Ver. 12. Which were so born] Of a frigid constitution of body, and unapt for generation. This is not continence, but impotence, effeminacy, a defect in nature.

Which were made eunuchs of men] Evirati, bereft of manhood, as in the court of Persia of old, and of Turkey at this day, where Christians' children are not gelded only, but deprived of all their genitals, supplying the uses of nature with a silver quill; which inhuman custom was brought in among them by Selymus II out of jealousy lest his eunuchs were not so chaste as they should have been in keeping their ladies' beds. For though made eunuchs by men, yet are they not without their fleshly concupiscences, yea, they are magni amatores mulierum, as she in Terence saith.

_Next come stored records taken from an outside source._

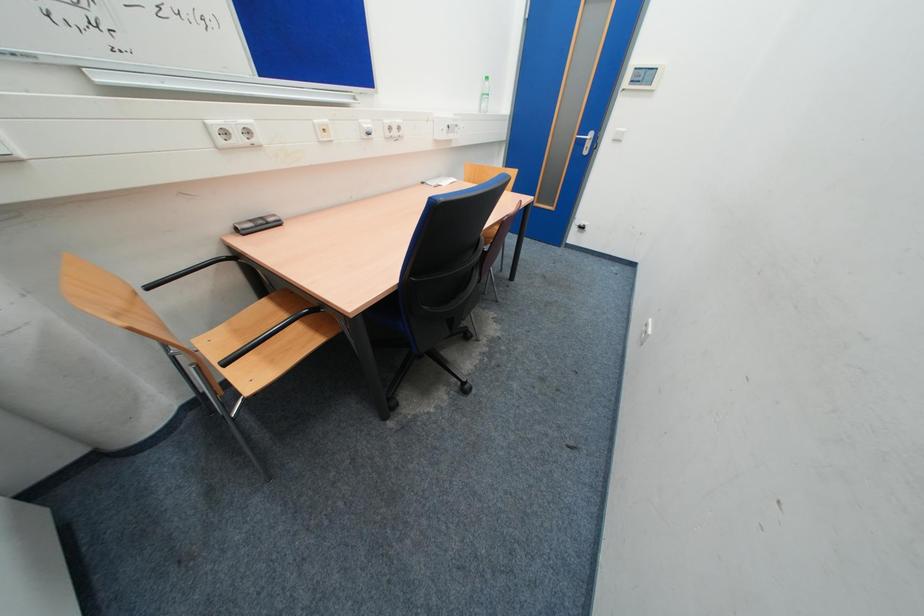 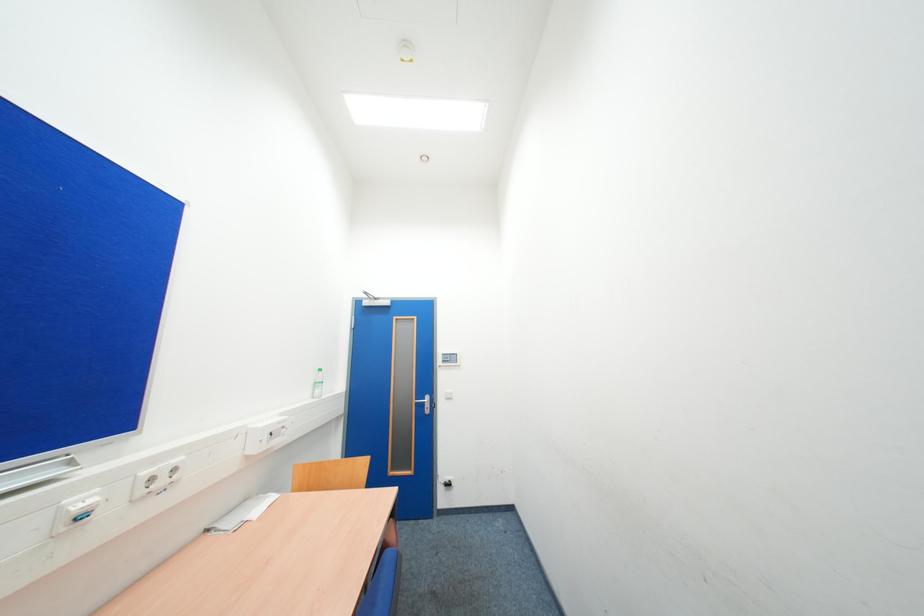 Based on the continuous images, in which direction is the camera rotating?

The rotation direction of the camera is right-up. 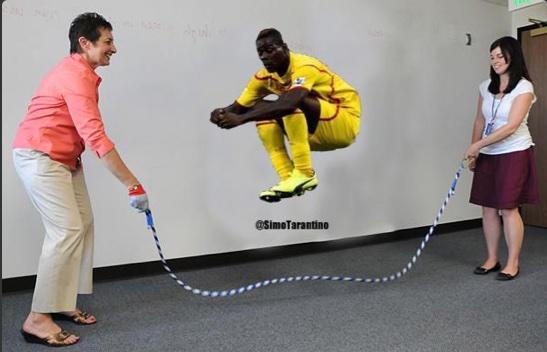 This screenshot has width=547, height=352. Identify the location of carpet. (395, 326). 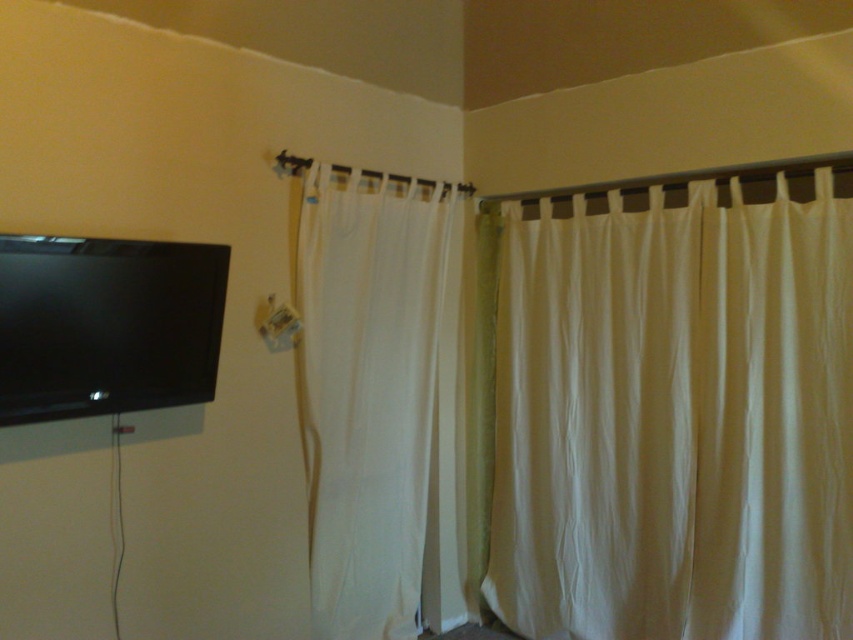 Question: Which of these objects is positioned closest to the white sheer curtain at upper right?

Choices:
 (A) black glossy flat screen tv at upper left
 (B) white sheer curtain at center

Answer: (B)

Question: Is white sheer curtain at upper right below black glossy flat screen tv at upper left?

Choices:
 (A) no
 (B) yes

Answer: (B)

Question: Based on their relative distances, which object is nearer to the white sheer curtain at center?

Choices:
 (A) black glossy flat screen tv at upper left
 (B) white sheer curtain at upper right

Answer: (B)

Question: Based on their relative distances, which object is nearer to the black glossy flat screen tv at upper left?

Choices:
 (A) white sheer curtain at center
 (B) white sheer curtain at upper right

Answer: (A)

Question: Is white sheer curtain at center thinner than black glossy flat screen tv at upper left?

Choices:
 (A) yes
 (B) no

Answer: (B)

Question: Is white sheer curtain at upper right to the right of black glossy flat screen tv at upper left from the viewer's perspective?

Choices:
 (A) yes
 (B) no

Answer: (A)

Which have made themselves eunuchs] Not gelded themselves, as Origen and some others in the primitive times, by mistake of this text. (So Tertullian tells of Democritus, that he pulled out his own eyes, because he could not look upon women and not lust after them; wherein he did but publish his extreme folly to the whole city, saith he.) Nor yet tied themselves by vow to perpetual continence, out of a superstitious opinion of meriting heaven thereby, as the Essenes of old (Joseph. B. J. ii. 6), and the Popish clergy now; but live single, that they may serve God with more freedom, fighting against fleshly lusts (that fight against the soul) with those spiritual weapons, meditation, prayer, abstinence, &c., which are mighty through God to the pulling down of Satan's strongholds set up in the heart. Hence the Hebrew, Syriac, Chaldee, and Arabic render this text, Qui castrarunt animam suam, which have gelded their souls. And the truth is, there they must begin, that will do anything in this kind to purpose. Incesta est, et sine stupro, quae stuprum cupit, saith Seneca. And St Paul's virgin must "be holy both in body and in spirit," 1 Corinthians 7:34 .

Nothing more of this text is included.